Laboratory diagnostic criteria.
(i) New abnormal changes on 12-lead ECG/Holter/load test.
② Elevated cardiomyocyte lysis markers cTnT/TnI.
③Cardiac imaging (echocardiography/CMR/contrast) shows abnormal cardiac structure and function.
④Tissue features typical of CMR in myocarditis: myocardial edema and delayed gadolinium enhancement (LGE).
Diagnostic criteria for suspected myocarditis: myocarditis should be suspected if there is ≥1 clinical manifestation and ≥1 laboratory diagnostic criteria met, no coronary arteriography, no underlying cardiac disease and no extracardiac disease that could explain the symptoms (e.g., valvular disease, congenital heart disease, hyperthyroidism, etc.).

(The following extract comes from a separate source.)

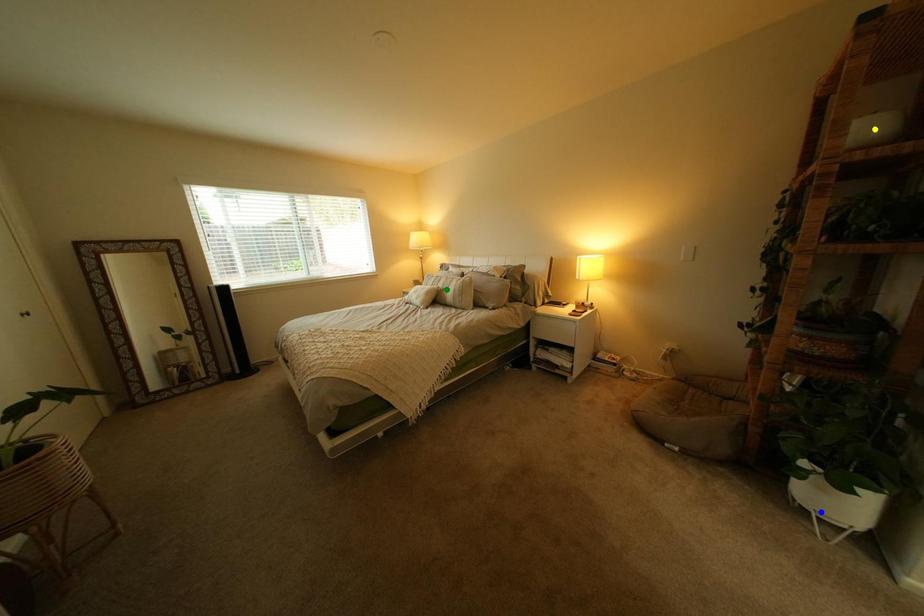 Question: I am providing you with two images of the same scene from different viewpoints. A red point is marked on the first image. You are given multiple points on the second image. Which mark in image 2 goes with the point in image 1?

The more conditions that meet the diagnostic criteria, the more likely it is. Asymptomatic patients with suspected myocarditis need to meet ≥2 laboratory diagnostic criteria. Patients with clinically suspected myocarditis are hospitalized for further observation and examination, and EMB should be performed to confirm the diagnosis after coronary angiography has ruled out coronary artery disease.
The 2013 ESC recommends endomyocardial myocardial biopsy in cases of clinically suspected myocarditis.EMB can confirm the diagnosis of myocarditis and suggest the etiology and type of inflammation of myocarditis, which can be helpful in the treatment and prognosis of myocarditis, and it can identify other cardiac diseases with similar myocarditis manifestations.
Summary
Clinical suspicion of myocarditis: those with ≥ 1 clinical manifestation and ≥ 1 abnormal ancillary test.
Those with ≥2 abnormalities in the ancillary tests if no clinical symptoms are present.
All should also exclude other diseases.
imaging suggestive of coronary artery disease (coronary stenosis >50%)
Previous history of heart disease (e.g., valvular disease, congenital heart disease).
If the patient is asymptomatic, then ≥2 abnormal ancillary tests should be met.
The latest ESC guidelines recommend EMB in all patients with clinically suspected myocarditis; the diagnosis of myocarditis is based on a confirmed diagnosis by EMB, including histology (Dallas criteria) and immunohistochemistry and PCR amplification to detect the pathogen.
It is the basis for safe treatment of immunosuppression in patients with myocarditis in which inflammatory immune-mediated disease is excluded.
EMB can confirm the diagnosis of specific myocarditis types (e.g., giant cell, eosinophilic, and sarcoidosis) and thus guide treatment options and prognosis.
EMB can improve the differential diagnosis and exclude arrhythmogenic right ventricular cardiomyopathy, stress cardiomyopathy, and perinatal cardiomyopathy.